------ Provided entries

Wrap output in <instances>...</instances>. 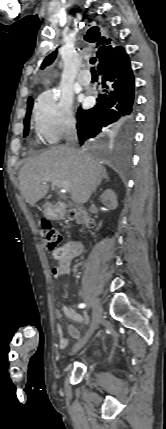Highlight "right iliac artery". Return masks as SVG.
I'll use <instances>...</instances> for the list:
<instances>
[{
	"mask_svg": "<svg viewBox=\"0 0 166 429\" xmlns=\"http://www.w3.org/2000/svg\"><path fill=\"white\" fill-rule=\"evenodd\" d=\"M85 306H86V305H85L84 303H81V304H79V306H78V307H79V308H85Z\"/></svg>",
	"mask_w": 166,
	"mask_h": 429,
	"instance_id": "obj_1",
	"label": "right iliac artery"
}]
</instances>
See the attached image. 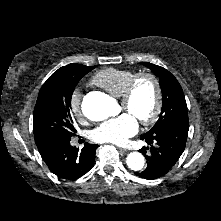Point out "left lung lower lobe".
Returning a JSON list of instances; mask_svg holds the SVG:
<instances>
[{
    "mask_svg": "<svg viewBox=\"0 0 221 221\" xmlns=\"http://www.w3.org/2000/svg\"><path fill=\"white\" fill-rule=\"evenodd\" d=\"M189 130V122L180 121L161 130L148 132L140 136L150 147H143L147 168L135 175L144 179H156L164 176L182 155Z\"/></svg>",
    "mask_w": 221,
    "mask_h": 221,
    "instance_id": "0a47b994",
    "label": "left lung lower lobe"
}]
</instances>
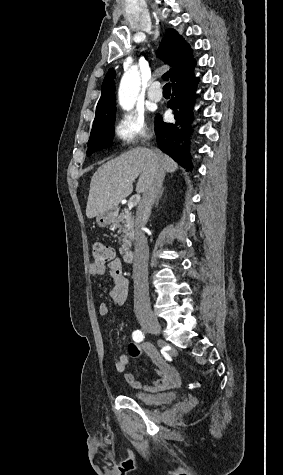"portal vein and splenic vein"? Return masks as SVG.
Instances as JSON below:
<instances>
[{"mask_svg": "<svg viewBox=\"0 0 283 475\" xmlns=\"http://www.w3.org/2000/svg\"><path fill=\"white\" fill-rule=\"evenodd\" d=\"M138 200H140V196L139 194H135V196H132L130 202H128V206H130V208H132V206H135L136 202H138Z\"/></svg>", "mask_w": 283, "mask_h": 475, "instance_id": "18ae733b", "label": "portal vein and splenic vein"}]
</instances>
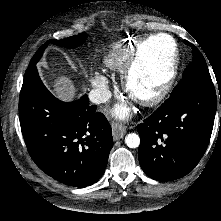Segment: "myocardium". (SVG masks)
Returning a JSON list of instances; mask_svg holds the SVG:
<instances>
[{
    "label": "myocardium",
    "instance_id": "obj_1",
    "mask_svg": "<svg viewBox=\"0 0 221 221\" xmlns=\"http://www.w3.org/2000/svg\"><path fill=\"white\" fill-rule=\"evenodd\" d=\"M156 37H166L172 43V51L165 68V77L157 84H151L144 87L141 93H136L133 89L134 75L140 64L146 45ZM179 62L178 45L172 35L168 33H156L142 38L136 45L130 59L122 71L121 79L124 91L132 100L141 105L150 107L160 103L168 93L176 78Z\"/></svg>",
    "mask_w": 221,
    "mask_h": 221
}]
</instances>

------------

Work to be completed =
Select all lines with the word "label" from the entries above.

Your solution =
	"label": "right iliac artery"
    "label": "left lung lower lobe"
[{"mask_svg": "<svg viewBox=\"0 0 283 475\" xmlns=\"http://www.w3.org/2000/svg\"><path fill=\"white\" fill-rule=\"evenodd\" d=\"M138 200H140V196L139 194H135V196H132L130 202H128V206H130V208H132V206H135L136 202H138Z\"/></svg>", "mask_w": 283, "mask_h": 475, "instance_id": "18ae733b", "label": "portal vein and splenic vein"}]
    "label": "myocardium",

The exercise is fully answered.